Given a binary search tree, print all combination of inputs that forms the same BST

Question

For example,

input binary tree is

     2 
3         1 

we need to print all possible combinations that for the same binary tree structure (tree balancing not needed)

231, 213

Note : 123 is not a valid output since , it will change the tree structure .

It gets complicated if the pattern is lengthier.

another example

         5 
      3     7
   2    4  6   8

in this case

5 3 7 2 4 6 8

5 3 2 4 7 6 8

5 7 3 2 4 6 8

...............

I would like to know if there is any algorithm to find patterns which gives the same binary tree.

Answer 1

Here is a simple algorithm using backtracking in Python. It assumes an implementation of a binary search tree with an insert operation. Each node has a value at node.value, and possibly children at node.left and node.right.

def get_children(node):
    children = []
    if node.left is not None:
        children.append(node.left)
    if node.right is not None:
        children.append(node.right)
    return children

def print_permutations(possibilities, string):
    if len(possibilities) == 0:
        print(string)
        return

    for i in range(len(possibilities)):
        node = possibilities[i]
        del possibilities[i]
        new_possibilities = get_children(node) + possibilities
        print_permutations(new_possibilities, string + " " + str(node.value))
        possibilities.insert(i, node)

The idea is that every time you select a node from your list of possible candidates for the next number, you add that node's children to your list of possible candidates. Once there are no more candidates, you have arrived at one possible ordering.

You might call it like this:

b = BinarySearchTree()
b.insert(5)
b.insert(3)
b.insert(7)
b.insert(2)
b.insert(4)
b.insert(6)
b.insert(8)

print_permutations(get_children(b.root), str(b.root.value))

And it will output:

5 3 2 4 7 6 8
5 3 2 4 7 8 6
5 3 2 7 6 8 4
5 3 2 7 6 4 8
5 3 2 7 8 6 4
...

Answer 2

This problem is harder than it looks on the surface.

Consider the tree from your first example:

  2
1   3

As you say, there are two possible orderings of input: 2,1,3, and 2,3,1. The rule is: root, then children in any order.
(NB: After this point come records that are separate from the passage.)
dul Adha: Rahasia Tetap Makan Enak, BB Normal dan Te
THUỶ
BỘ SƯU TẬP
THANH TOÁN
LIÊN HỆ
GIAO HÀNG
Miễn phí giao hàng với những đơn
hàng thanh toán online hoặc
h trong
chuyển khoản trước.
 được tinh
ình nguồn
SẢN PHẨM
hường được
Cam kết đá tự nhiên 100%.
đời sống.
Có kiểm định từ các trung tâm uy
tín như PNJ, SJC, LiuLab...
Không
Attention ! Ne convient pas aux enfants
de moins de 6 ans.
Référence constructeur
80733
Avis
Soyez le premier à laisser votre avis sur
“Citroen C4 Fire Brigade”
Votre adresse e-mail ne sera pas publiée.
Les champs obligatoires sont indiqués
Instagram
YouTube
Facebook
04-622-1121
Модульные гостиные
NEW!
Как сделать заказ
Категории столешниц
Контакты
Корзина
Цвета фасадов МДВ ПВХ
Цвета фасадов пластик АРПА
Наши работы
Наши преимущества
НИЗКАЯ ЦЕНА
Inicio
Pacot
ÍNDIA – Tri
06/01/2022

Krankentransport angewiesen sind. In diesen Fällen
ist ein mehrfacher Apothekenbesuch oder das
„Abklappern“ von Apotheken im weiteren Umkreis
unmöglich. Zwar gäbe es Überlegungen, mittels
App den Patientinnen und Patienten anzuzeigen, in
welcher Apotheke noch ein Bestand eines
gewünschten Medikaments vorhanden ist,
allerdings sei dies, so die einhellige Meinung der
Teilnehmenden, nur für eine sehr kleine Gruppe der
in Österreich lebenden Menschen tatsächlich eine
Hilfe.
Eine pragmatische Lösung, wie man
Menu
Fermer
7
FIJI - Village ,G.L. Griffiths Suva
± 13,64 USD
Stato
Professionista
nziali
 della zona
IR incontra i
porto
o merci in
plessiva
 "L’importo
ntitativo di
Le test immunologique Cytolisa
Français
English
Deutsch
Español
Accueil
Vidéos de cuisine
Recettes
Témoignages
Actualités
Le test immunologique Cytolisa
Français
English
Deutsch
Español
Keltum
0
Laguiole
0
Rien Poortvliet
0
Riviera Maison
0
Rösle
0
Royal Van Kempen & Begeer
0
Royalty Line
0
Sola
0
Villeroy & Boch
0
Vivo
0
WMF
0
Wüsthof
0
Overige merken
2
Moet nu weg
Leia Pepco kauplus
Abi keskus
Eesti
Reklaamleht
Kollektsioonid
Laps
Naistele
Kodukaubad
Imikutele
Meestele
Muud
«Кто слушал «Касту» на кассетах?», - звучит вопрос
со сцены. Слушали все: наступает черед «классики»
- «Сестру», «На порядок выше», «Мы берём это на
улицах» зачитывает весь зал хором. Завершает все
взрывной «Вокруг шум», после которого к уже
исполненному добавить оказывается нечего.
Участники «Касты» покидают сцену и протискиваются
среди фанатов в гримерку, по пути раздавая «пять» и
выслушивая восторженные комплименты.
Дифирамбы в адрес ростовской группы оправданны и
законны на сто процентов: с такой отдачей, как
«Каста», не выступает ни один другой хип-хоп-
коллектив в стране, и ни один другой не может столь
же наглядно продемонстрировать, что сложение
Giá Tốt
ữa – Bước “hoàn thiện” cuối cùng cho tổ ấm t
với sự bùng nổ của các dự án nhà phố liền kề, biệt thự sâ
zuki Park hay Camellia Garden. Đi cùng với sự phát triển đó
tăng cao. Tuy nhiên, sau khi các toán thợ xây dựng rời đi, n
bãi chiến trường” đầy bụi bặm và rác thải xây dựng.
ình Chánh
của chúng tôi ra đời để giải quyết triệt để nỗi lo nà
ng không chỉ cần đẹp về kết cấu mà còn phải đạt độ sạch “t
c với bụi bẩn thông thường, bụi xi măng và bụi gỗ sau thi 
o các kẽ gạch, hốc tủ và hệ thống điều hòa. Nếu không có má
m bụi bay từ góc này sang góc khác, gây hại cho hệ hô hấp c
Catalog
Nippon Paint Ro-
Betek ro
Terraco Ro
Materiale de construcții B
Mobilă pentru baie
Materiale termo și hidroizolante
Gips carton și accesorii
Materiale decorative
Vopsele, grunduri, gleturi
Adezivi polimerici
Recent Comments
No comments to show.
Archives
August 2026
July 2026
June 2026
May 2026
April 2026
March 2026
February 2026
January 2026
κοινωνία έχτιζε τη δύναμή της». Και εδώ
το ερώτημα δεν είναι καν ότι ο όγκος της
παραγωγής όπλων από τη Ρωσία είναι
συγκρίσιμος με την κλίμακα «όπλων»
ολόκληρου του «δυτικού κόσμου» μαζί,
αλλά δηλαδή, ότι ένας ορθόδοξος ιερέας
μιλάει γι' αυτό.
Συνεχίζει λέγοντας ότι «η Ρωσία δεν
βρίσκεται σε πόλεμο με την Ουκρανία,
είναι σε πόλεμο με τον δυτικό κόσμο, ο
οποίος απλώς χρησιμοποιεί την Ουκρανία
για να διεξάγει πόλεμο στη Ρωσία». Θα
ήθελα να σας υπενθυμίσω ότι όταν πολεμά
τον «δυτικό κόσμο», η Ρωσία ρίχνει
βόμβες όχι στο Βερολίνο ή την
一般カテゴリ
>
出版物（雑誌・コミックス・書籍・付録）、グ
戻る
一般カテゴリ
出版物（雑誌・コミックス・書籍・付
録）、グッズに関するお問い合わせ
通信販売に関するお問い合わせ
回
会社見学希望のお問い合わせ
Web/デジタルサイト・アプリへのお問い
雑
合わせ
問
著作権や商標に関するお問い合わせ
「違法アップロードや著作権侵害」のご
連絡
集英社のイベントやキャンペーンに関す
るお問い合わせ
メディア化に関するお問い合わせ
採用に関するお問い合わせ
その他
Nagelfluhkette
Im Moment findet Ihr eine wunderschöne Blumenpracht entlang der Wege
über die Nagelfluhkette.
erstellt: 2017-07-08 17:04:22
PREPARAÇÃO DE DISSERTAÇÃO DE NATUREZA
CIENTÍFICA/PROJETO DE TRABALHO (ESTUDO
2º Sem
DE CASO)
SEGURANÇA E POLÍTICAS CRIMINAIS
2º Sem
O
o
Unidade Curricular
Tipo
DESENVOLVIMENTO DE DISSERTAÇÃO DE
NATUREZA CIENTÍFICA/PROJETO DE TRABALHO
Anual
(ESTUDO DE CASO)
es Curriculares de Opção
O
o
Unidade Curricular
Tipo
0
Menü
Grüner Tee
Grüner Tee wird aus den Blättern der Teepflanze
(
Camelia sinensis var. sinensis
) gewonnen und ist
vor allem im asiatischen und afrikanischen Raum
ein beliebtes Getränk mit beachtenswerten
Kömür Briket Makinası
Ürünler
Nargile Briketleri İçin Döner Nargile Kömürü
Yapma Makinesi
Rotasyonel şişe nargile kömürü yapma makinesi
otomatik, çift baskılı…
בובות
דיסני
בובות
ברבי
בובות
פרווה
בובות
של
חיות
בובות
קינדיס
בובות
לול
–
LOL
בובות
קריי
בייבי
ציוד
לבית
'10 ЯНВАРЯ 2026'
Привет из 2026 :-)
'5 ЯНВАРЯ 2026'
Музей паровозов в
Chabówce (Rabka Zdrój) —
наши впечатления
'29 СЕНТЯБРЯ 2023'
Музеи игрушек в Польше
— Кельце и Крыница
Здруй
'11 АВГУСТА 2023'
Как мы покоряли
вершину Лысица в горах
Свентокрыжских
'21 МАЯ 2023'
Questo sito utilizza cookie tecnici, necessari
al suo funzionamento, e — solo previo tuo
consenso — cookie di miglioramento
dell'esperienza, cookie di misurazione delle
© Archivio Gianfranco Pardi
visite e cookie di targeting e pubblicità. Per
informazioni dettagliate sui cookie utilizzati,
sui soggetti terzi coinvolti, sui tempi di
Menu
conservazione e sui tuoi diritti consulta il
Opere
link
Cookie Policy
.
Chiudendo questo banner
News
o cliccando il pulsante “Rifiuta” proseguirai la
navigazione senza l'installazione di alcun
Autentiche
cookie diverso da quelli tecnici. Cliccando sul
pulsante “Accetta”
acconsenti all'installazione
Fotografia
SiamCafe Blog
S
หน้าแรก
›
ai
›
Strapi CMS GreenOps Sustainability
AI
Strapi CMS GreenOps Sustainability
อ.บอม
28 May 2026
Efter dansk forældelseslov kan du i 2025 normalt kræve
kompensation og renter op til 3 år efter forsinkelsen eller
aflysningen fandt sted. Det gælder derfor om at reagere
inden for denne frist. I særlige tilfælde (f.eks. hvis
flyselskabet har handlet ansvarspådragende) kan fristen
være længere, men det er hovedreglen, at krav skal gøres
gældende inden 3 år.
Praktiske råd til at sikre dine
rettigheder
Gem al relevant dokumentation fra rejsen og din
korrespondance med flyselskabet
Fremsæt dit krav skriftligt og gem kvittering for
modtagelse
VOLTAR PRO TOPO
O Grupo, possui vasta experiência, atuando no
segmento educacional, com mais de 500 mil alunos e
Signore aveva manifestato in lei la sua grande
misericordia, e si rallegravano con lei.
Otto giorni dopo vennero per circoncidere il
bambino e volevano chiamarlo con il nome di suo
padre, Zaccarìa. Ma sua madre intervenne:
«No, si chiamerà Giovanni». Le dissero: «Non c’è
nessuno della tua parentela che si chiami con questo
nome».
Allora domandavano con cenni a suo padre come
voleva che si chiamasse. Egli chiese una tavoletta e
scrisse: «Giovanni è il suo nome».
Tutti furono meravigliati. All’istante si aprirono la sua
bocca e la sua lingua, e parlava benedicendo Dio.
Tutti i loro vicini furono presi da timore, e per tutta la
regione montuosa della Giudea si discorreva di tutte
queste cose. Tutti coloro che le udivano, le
But that's too easy. To see the full complexity of the problem, you have to extend it to another level. Thus, your second example:

      5 
   3     7
2    4  6   8

There are in general two ways to construct this tree: breadth first, or depth first. To do it breadth first, you repeatedly apply the "root first, then children in any order" rule. Thus:

5,3,7,2,4,6,8
5,3,7,2,4,8,6
5,3,7,2,6,4,8
...
5,7,3,8,6,4,2

At each level there are (2^k)! permutations, where k is the level. So there is 1 permutation at the root, two permutations at the second level (k == 1), 24 permutations at the next level, etc.

But doing this breadth first will not generate all of the possible valid inputs. For example, 5,3,2,4,7,6,8 is perfectly valid. To get all of the valid inputs, you have to include depth-first construction, as well. And here things get kind of interesting.

You can generate a pre-order traversal of the tree: 5,3,2,4,7,6,8, or a reverse pre-order traversal: 5,7,6,8,3,2,4. The rule here is root, then traverse the children depth-first in any order.

But that doesn't cover the odd case of 5,3,2,7,8,4,6, which just kind of skips around but makes sure that a node's parent is supplied before any of its children.

I don't have a complete solution, but I can give you the beginning of an algorithm. Consider the case of randomly generating a valid input sequence. You can do that with a loop:

nodes_array = create an array of nodes that can be selected
output_array = array of selected nodes

add root to nodes_array
while nodes_array is not empty
    temp = randomly select node from nodes_array, and remove it
    if temp.left != null
        add temp.left to nodes_array
    if temp.right != null
        add temp.right to nodes_array
    append temp to output_array
end while

That should always generate a valid input because a child node is never added to the output array unless its parent has already been selected.

The problem of generating all valid combinations, then, becomes a problem of changing that random selection step so that at each level it generates all possible permutations of the nodes_array. Generating permutations is a solved problem. Applying that recursively, though, will take a bit of thought.